Thanks for the update @wzamazon. If I'm following correctly, I was curious about this:

When I specified FI_PROGRESS_AUTO I didn't get an error and the provider info returned by fi_getinfo had FI_PROGESS_AUTO set.

Specifically: Do you see this in your runs as well, and if so, is it a bug?

wzamazon commented 2 years ago

When I specified FI_PROGRESS_AUTO I didn't get an error and the provider info returned by fi_getinfo had FI_PROGESS_AUTO set.

I have not tested this, but I believe you, and this is a bug. We will look into it.

wzamazon commented 2 years ago

@jhh67

We will proceed with necessary document change.
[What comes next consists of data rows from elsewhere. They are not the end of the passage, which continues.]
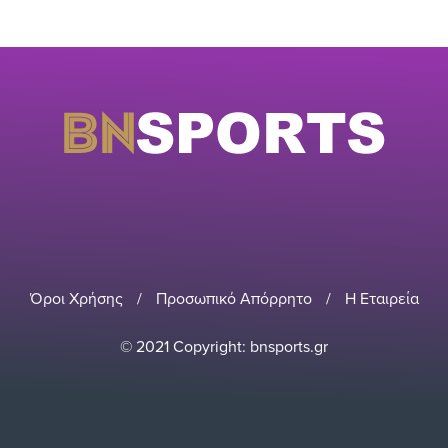
Όροι Χρήσης
/
Προσωπικό Απόρρητο
/
Η Εταιρεία
© 2021 Copyright: bnsports.gr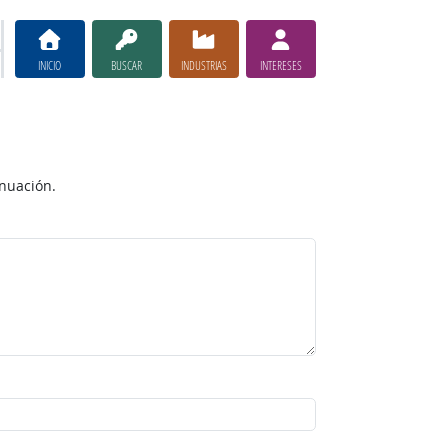
INICIO
BUSCAR
INDUSTRIAS
INTERESES
inuación.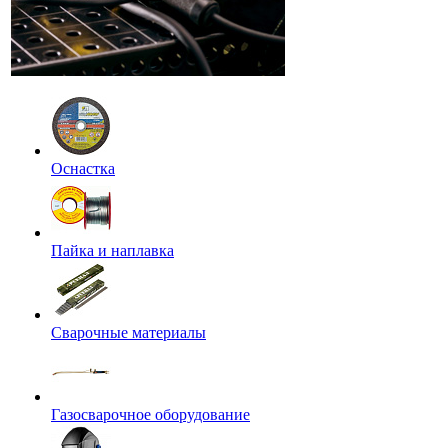
Оснастка
Пайка и наплавка
Сварочные материалы
Газосварочное оборудование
Unfortunately, there are some existing customers of EFA is asking for FI_PROGRESS_AUTO (wrongly). Change the code such that drop support of FI_PROGRESS_AUTO will break them. So at this moment we cannot make such change to our code. Long term, we will look into implementing true support of FI_PROGRESS_AUTO.

Is this issue blocking you from making your application working?

jhh67 commented 2 years ago

It's not blocking me, we are not using FI_PROGRESS_AUTO. I tried it while debugging my problem with lack of progress.

github-actions[bot] commented 1 year ago

This issue is stale because it has been open 360 days with no activity. Remove stale label or comment, otherwise it will be closed in 7 days.